The revenues were not enough to meet the operation costs, which
were earlier estimated at Sh1 billion a month or Sh12 billion a year.
This
prompted an increase in freight charges this year and decisions to
increase in passenger fares for children on trains from Mombasa to
Nairobi by 100 per cent in a bid to raise more revenue to pay the
Chinese operator.
The SGR line has struggled to attract
adequate cargo volumes with investors balking at the tariffs to
transport goods from the Port of Mombasa to the Inland Container Depot
(ICD) in Nairobi.
The freight services formed the main
economic justification for the $3.2 billion (Sh323.20 billion) President
Uhuru Kenyatta’s administration pumped into the project through loans
largely procured from Exim Bank of China from May 2014.
Management fee
Some 5,039,988 tonnes were ferried from Mombasa to Nairobi
between January and December 2018, the KNBS data shows, with a tonne
costing $ 17.13 (Sh1,707).
Kenya requires additional cash from the railway business to ease the taxpayers’ burden of paying the Chinese SGR operator.

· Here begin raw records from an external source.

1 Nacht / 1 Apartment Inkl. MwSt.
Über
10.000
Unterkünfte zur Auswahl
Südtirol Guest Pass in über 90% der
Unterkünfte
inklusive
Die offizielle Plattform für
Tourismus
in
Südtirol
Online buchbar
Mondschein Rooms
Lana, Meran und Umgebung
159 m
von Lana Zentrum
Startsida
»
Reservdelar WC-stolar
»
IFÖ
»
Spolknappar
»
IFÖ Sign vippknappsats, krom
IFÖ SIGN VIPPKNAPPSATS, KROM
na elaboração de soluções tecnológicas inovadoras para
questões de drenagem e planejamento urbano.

China Road and Bridge Corporation (CRBC) runs the SGR cargo and passenger business at an undisclosed management fee.
The
Treasury also expects the SGR business to generate more revenue to help
offset loans taken to build the multi-billion shilling railway line.

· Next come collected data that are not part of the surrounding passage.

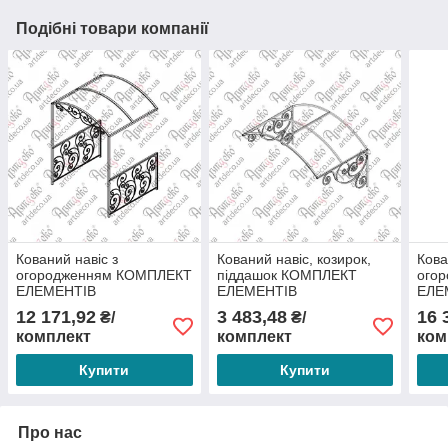
Подібні товари компанії
Кований навіс з
Кований навіс, козирок,
Кова
огородженням КОМПЛЕКТ
піддашок КОМПЛЕКТ
ого
ЕЛЕМЕНТІВ
ЕЛЕМЕНТІВ
ЕЛЕ
1900х2300х1590
1500х650х1000
180
12 171,92
3 483,48
16 
₴/
₴/
комплект
комплект
ком
Купити
Купити
Про нас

It will pay Sh36.24 billion in the current year, which will rise to Sh82.5 billion from July when loan becomes due.
Kenya
borrowed Sh324 billion for the project from from China Exim Bank in May
2014, to be repaid in 15 years, with a grace period of five years.
Kenya’s
key strategic assets at home and abroad will not be protected by
“sovereignty” and risk being seized by the Chinese government should
there be a default in repaying the SGR loan, a copy of the contract
says.
“The key problem (for freight services) is cost.
This is partially because truckers offer door-to-door service whereas
the SGR ends in suburban Nairobi, forcing firms to pay an additional
Sh15,000-20,000 (US$150-200) to move their goods to final consumers
across the capital,” UK-based research firm Capital Economics said in a
recent note.
“All told, we estimate that it’s about 50 percent more expensive to move a container using the SGR than to do so by road.”
The government has been marketing the freight services, revealing the determination to keep the service on track.
Passenger
ticket for economy seats shot up to Sh1,000 in January 2018 following
the lapse of seven-month promotional Sh700 charges, a 42.86 percent
increase. Data shows revenue from passenger tickets in the June-December
2018 increased to Sh1.05 billion compared with Sh627.66 million in the
corresponding period in 2017 when promotional tariff was in place.
Kenya
Railways has also proposed to scrap the discounted fares for children,
who pay half of the seat charges, in a bid to raise more revenue.